The Life of Captain Marvel #4 cover by Julian Totino Tedesco
The Life of Captain Marvel #4 cover by Julian Totino Tedesco

So, needless to say, The Life of Captain Marvel #4 completely upends the established story of Carol Danvers and the origins of her powers. She is half-Kree by birth instead of by accident. The comic explains that her powers manifested through duress (like Marvel’s mutant) instead of the effects of the Psyche-Magnetron.
Is this a more fitting origin for Carol Danvers? I’d say so, yes. Though I adore the character, Carol’s backstory was always weird and convoluted. That backstory is still a part of her saga, but it’s not the reason she has her incredible powers.

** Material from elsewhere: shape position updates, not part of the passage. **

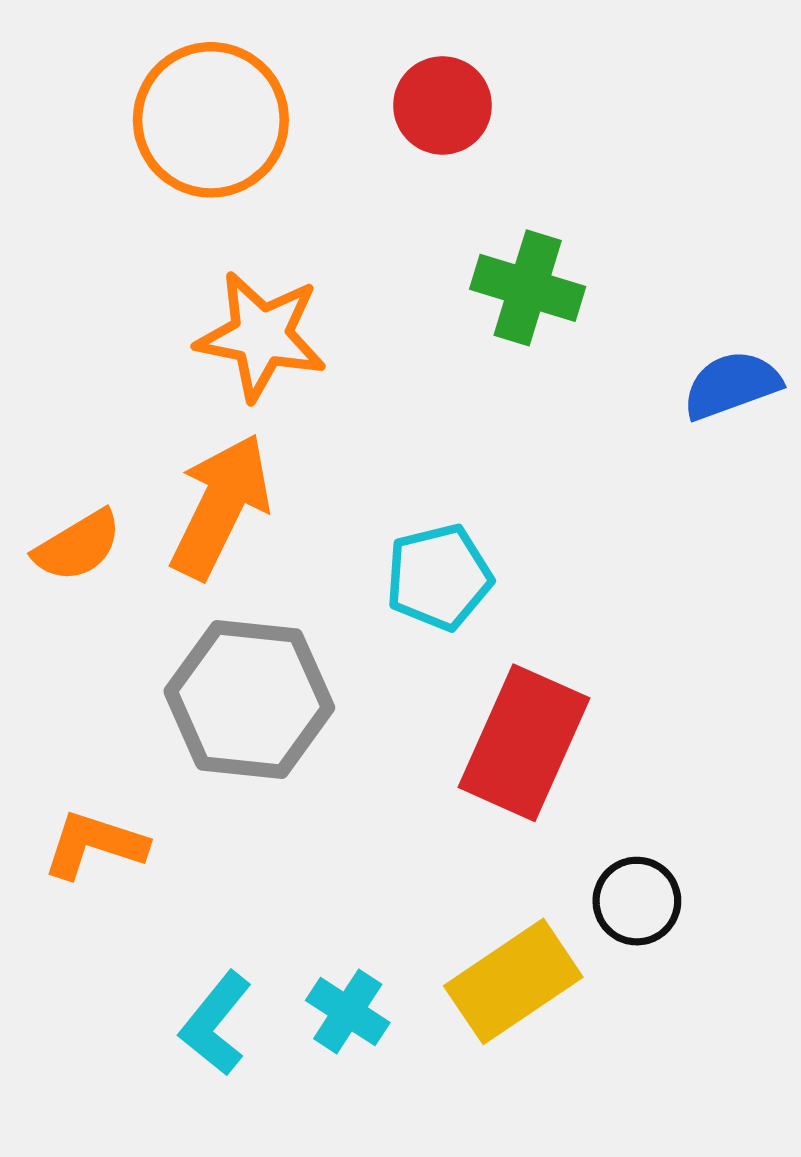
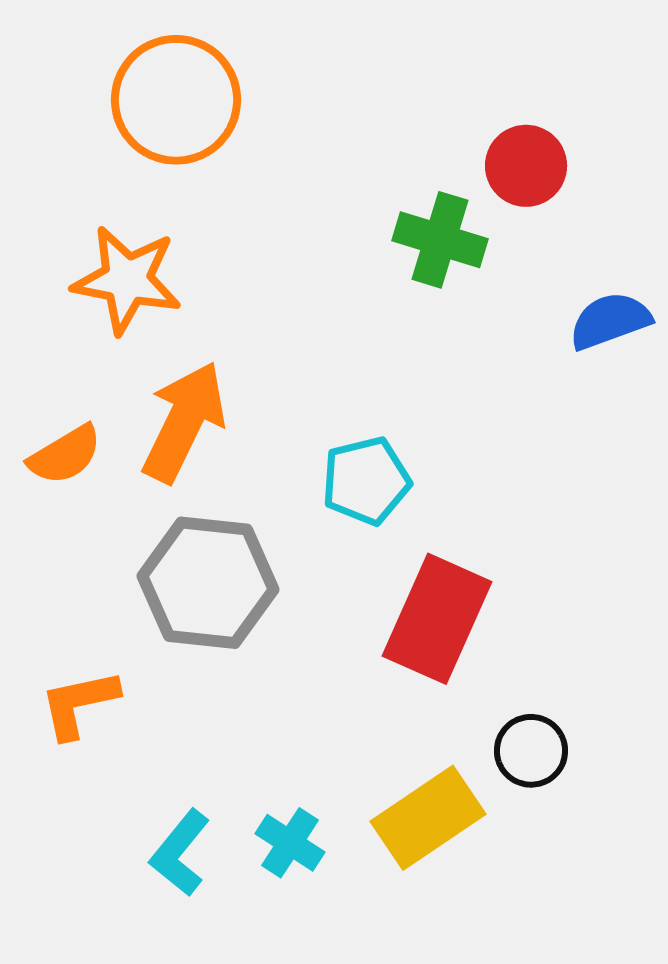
red circle: (442, 105) -> (526, 166), moved
orange star: (261, 336) -> (127, 280), moved
orange L-shape: (94, 845) -> (79, 704), turned -30

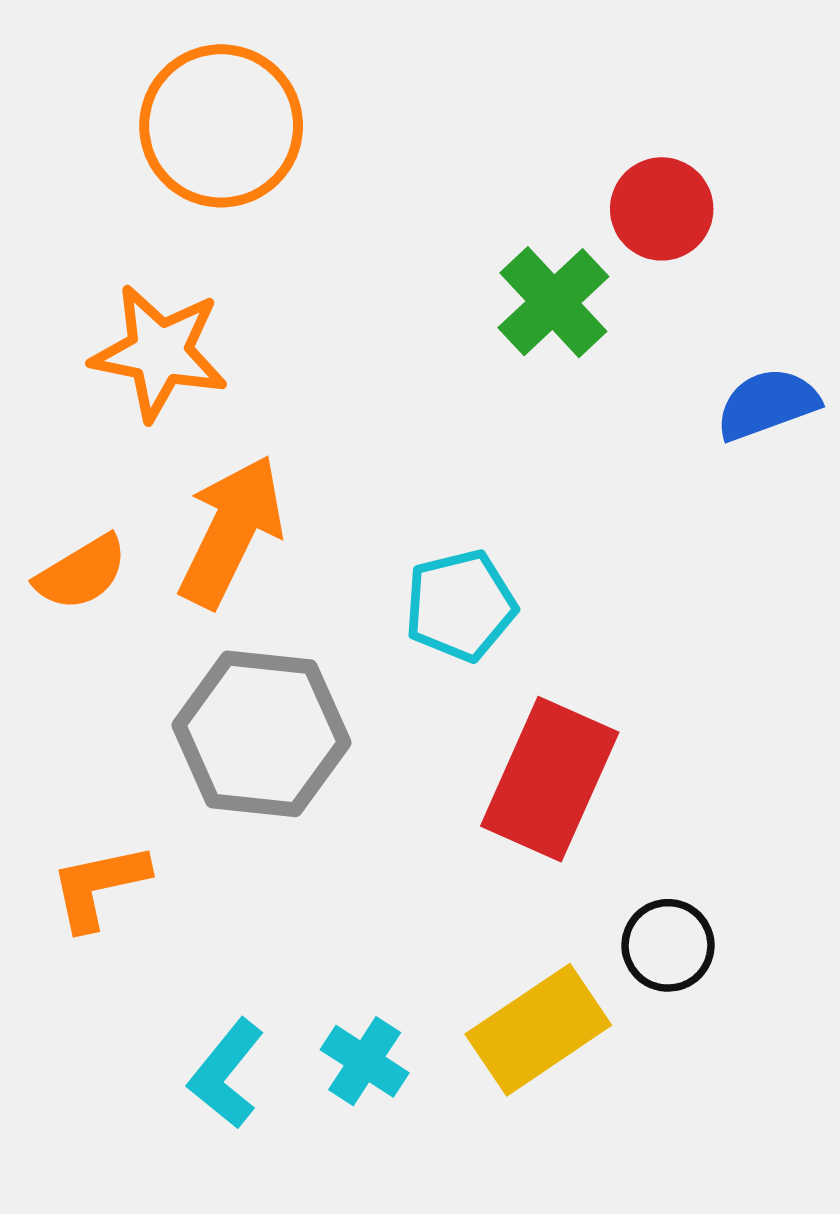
green cross: (440, 240) -> (553, 302), turned 30

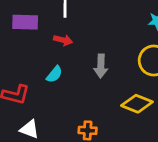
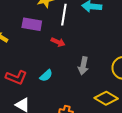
cyan semicircle: (54, 74) -> (46, 76), moved

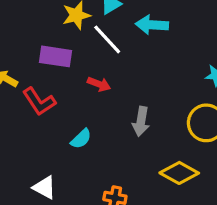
white line: (64, 15) -> (107, 39), turned -50
red L-shape: (16, 77) -> (39, 101), moved, turned 35

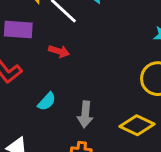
gray arrow: (141, 121) -> (85, 114), moved

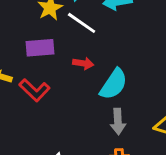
cyan semicircle: (47, 101) -> (114, 84), moved, size x1.6

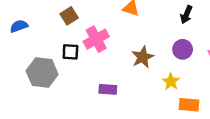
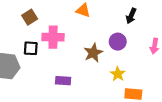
pink cross: (96, 39) -> (53, 37), turned 30
purple circle: (183, 49) -> (118, 42), moved

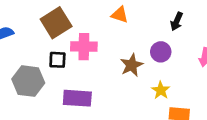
brown square: (30, 17) -> (56, 23), size x1.6
purple rectangle: (63, 81) -> (77, 98), moved, size x1.5

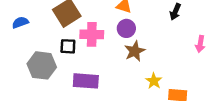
purple circle: (161, 52) -> (126, 28), moved
yellow star: (161, 90) -> (154, 81), moved

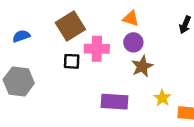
gray hexagon: (42, 65) -> (19, 81), moved
purple rectangle: (86, 81) -> (114, 102), moved

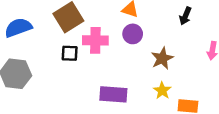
blue semicircle: (21, 36) -> (18, 28), size x1.5
brown star: (142, 66) -> (162, 58), moved

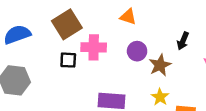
black arrow: (185, 16) -> (183, 41), moved
purple circle: (133, 34) -> (137, 51), moved

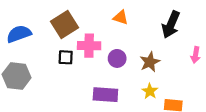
black arrow: (183, 41) -> (171, 25), moved, size x1.6
purple circle: (137, 51) -> (117, 58), moved

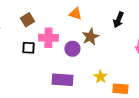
brown square: (64, 25) -> (27, 20), size x0.6
black arrow: (171, 25) -> (118, 20), size x0.7
brown star: (150, 62) -> (90, 37), moved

Her family story does now resemble Aquaman’s origins, right down to the warrior princess falling in love with the bay man. The family name of “Ell” also resembles some other comics royalty, not helped by one particular member of that family being called Kara Danvers in everyday life.
That said, it’s hard to tell a new superhero story without cribbing something from established canon, for we are eternally responding to the work that surrounds us. What matters is that this is a good story competently told, and the reader can feel for Carol and her mom in the process of this revelation.
The Life of Captain Marvel #4 art by Erica D'Urso and Marcio Menyz
The Life of Captain Marvel #4 art by Erica D’Urso and Marcio Menyz

Carlos Pacheco is now joined by artist Erica D’Urso for the flashback scenes. Both artists this another gorgeous issue of The Life of Captain Marvel. D’Urso’s artwork is a little less textured and dreamlike than Marguerite Sauvage’s contributions to past issues, but it still looks great. Pachecho’s work in the present looks good, but it looks somewhat oily. This seems to be due to less extensive inking from Rafael Fonteriz in the detailing. That said, the book looks good on the whole, Fonteriz does some solid inkwork for much of the book, and Marcio Menyz gives soft and well-balanced coloring work to the comic.
The Life of Captain Marvel #4 is an ambitious redux of Carol Danvers’ story, and the gambit paid off. It’s a compelling read, feels iconically Carol Danvers, and is certainly memorable. The artwork is quite good too, and the comic is worth a read.
The Life of Captain Marvel #4 comes to us from writer Margaret Stohl, artists Carlos Pacheco and Erica D’Urso, inkers Rafael Fonteriz and Erica D’Urso, color artist Marcio Menyz, letterer VC’s Clayton Cowles, cover artist Julian Totino Tedesco, and variant cover artists Jen Bartel and Sujin Jo.